• WHAT IS REQUIRED: When you come to the line with "Is on Martyr list: 1", begin repeating; continue exactly through the final line of the records and include nothing from before.

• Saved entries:
--------------------------------

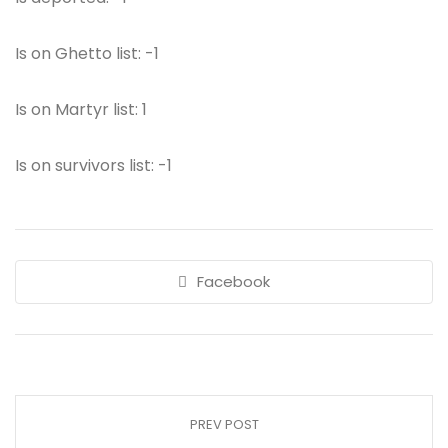
Is on Ghetto list: -1
Is on Martyr list: 1
Is on survivors list: -1
Facebook
PREV POST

--------------------------------

• OUTPUT OF THE EXERCISE:
Is on Martyr list: 1
Is on survivors list: -1
Facebook
PREV POST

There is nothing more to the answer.